How Volunteering With AmeriCorps Prepared Me For Life

Getting Things Done—that’s the AmeriCorps way, and motto. Never heard of AmeriCorps? To keep it simple, it’s essentially the domestic PeaceCorps. Like the PeaceCorps, AmeriCorps offers a variety of programs: education, environmental, health, or social based, all through the AmeriCorps VISTA program, State and National, FEMA AmeriCorps, or NCCC AmeriCorps.  During a term of service, one would work 35–40 hours a week, (and get paid lower than minimum wage, although they usually help out with housing) to reach the required amount. At the end of the service year, you receive a sum of money for either paying off student loans or furthering your education. From January 2013 until the end of July 2013, I was a proud AmeriCorps service member, and am now a proud AmeriAlum (welcome to the ultra cool compounding lingo of the AmeriFamily).
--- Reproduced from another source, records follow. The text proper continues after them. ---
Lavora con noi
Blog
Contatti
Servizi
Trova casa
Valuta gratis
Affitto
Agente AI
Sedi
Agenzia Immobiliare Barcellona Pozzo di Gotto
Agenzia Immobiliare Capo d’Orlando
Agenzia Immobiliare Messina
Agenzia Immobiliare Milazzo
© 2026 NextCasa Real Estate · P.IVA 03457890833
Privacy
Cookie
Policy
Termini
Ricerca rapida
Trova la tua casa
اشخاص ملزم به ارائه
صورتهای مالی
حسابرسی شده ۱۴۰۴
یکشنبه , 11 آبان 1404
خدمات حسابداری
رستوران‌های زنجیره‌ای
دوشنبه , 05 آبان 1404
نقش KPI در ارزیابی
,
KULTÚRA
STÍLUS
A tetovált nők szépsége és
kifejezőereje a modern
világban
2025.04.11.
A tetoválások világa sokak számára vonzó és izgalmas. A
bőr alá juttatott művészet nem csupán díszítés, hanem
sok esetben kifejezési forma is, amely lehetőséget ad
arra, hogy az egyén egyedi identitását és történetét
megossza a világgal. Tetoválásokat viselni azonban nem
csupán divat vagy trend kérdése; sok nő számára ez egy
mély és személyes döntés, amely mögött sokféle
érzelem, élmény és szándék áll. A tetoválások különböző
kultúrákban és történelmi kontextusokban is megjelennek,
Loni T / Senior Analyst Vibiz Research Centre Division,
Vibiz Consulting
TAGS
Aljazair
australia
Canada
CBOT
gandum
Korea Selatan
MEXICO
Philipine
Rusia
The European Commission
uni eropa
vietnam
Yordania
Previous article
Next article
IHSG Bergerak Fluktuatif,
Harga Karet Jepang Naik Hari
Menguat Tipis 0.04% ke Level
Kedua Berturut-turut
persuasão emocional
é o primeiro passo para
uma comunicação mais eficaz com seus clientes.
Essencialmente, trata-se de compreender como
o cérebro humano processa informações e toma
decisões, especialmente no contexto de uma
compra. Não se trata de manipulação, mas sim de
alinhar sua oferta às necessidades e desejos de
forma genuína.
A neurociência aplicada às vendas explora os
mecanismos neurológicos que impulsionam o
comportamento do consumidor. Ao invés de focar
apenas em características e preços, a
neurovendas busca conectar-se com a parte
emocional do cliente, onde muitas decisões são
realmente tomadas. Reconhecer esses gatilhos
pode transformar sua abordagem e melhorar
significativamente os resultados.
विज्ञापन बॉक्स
So, why did I decide to become essentially a professional volunteer? Because, really, that’s what AmeriCorps members are: If I wasn’t at my site, then I was probably taking part in a community service event over the weekend. So, why the hell didn’t I just volunteer on the side, such as on the weekends, like any normal person would?

Well, for one thing, I was fresh from my college days, and looking for a job. With the job market being in the pits, the professional world was a scary place for someone who essentially lived in a college bubble. All I had going was an internship at a Nature Center, with not much else on the horizon. I have always been passionate about volunteering, although I’m not sure if that is an innate part of me. It could be that my mentors and teachers were always pushing me to volunteer, so at the time it felt odd if I was somehow not giving back to the community.

Either way, after years of volunteering at a local theater, with a homeless coalition, zoos, wildlife rehab centers, and doing beach cleanups, becoming an AmeriCorps member (a professional volunteer) not only made sense, but it excited me. This was especially true since I would be joining a literacy program. Seriously, if I’m not reading, I’m either sleeping or thinking about reading. I wanted to join a program that would (hopefully) make others just as excited about books as I am. So, when I found out that there was a local Literacy Coalition in my area, and that I could work there as an AmeriCorps member, it all just seemed too perfect.

My term of service started out a bit unconventionally: I joined the group of 39 members just about halfway through the 12-month term of service. Usually, you apply to the program you want to join, you send in your basic application materials, sit through at least one interview, and are then invited to join. From then, at my program at the Literacy Coalition of Palm Beach County, the 40 members are placed at their sites (where the AmeriCorps member will serve and work), after each site conducts their own interviews. The sites where my fellow AmeriMembers served included schools, libraries, family literacy programs, and adult literacy programs. But, since I joined already five months in, I was placed in the only open spot: Gulfstream Goodwill Industries.

Gulfstream Goodwill (GG) is a program that encourages and prepares young adults (18–22) with learning disabilities for an independent life. It places them in jobs and trains them beforehand, while educating the students on types of meals to cook and how to maintain a healthy house. GG is also a school. Even though the students have graduated from high school already, GG reviews and refreshes their reading and math skills. At GG I worked with students with one‐on‐one tutoring sessions, on a wide range of literacy topics. I tutored them on what they needed help with, but also what they wanted to learn. I realized that the best means of instilling a love of learning is focusing on topics they actually wanted to learn about.

My greatest contribution to the students at Gulfstream went beyond tutoring. I chatted with them, ate lunch with them, and actually listened and played games with them. Some of them lived in group homes, and received very little, if any, positive social interaction. Many of the students who lived with their families hardly ever left their house, except for school. Several of my students had never been to the beach, despite living less than 10 miles from it! So every time I went in to my site, I knew that I added variety to their days, and served as a motivation for them to get up and to try to learn or do something new.

It’s now been over a year since I’ve last seen all of my fellow service members, or even been down to my site. But because I became part of one of the best (probably) AmeriCorps programs in the nation, my experience has left its mark. The Director of my AmeriCorps program assisted all 40 of her members to prepare for the future by mentoring us on personal and professional growth. I’ve also learned about myself—my boundaries, my goals, and emerging with full realization of what an effect mentor can have on a child. And it goes without saying that the people I met in AmeriCorps—from my site, my fellow members, and those I met around the community—have become professional references, professional connections, and most importantly, friends.